By Chirag Nangia
I’m an ayurvedic practitioner and replenish c-4. Can I present revenue from NFO mutual fund and listed shares in ITR-4 beneath Section 44 or I ought to fill ITR-3?
—Vishwanath Gaur
ITR-4 could be filed by people with revenue as much as Rs 50 lakh from enterprise or occupation and have opted for presumptive taxation scheme. As a medical practitioner, you could provide the revenue to tax beneath Section 44ADA, i.e., presumptive foundation whereby taxable revenue is deemed to be 50% of gross receipts, with no requirement to take care of books of accounts. No extra deductions in respect of any bills will probably be allowed. Further, revenue from NFO mutual funds and listed shares shall be capital beneficial properties and it may be disclosed in ITR-4. Individuals deriving revenue beneath the heads ‘Salaries, Business/ Profession and other sources’ are required to file ITR-3.
An assessee had acquired the tenancy rights through an affidavit executed in her favour by her grandmother, previous to her demise. No cash was invested in buying the rights. The assessee transferred her rights to a 3rd celebration for Rs 20 lakh however didn’t put money into any tax-savings bond. What is the tax implication?
—Ananth Narayan
Tenancy rights are capital property and give up of tenancy rights quantities to switch. The price of acquisition can be both the price of buy value or in different circumstances, it could be taken as Nil, excluding acquired by succession or inheritance. Consequently, revenue arising from this switch is long-term capital beneficial properties (LTCG) as tenancy rights had been acquired greater than three years previous to date of switch, and taxed at 20% past fundamental exemption i.e., Rs 5 lakh in your case, being a resident senior citizen.

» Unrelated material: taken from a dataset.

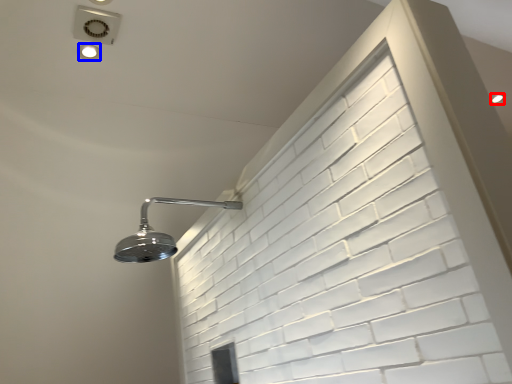 Question: Which object appears closest to the camera in this image, droplight (highlighted by a red box) or droplight (highlighted by a blue box)?

Choices:
 (A) droplight
 (B) droplight

Answer: (B) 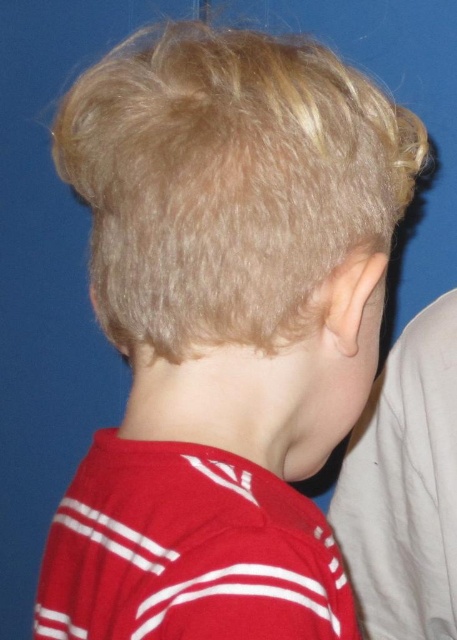 You are a photographer adjusting the lighting for a portrait. The subject is wearing a red striped jersey at center and has a smooth skin ear at center. To ensure both elements are well lit, which object should you focus the light on first considering their sizes?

Further, since tenancy proper in a residential home shouldn’t be similar as a residential home, she will’t avail exemption beneath Section 54 by investing the listed capital beneficial properties however must make investments the web consideration to avail exemption beneath Section 54F. Since tenancy proper is neither land nor a constructing, she will’t avail the tax exemption by investing in capital beneficial properties bonds beneath Section 54EC.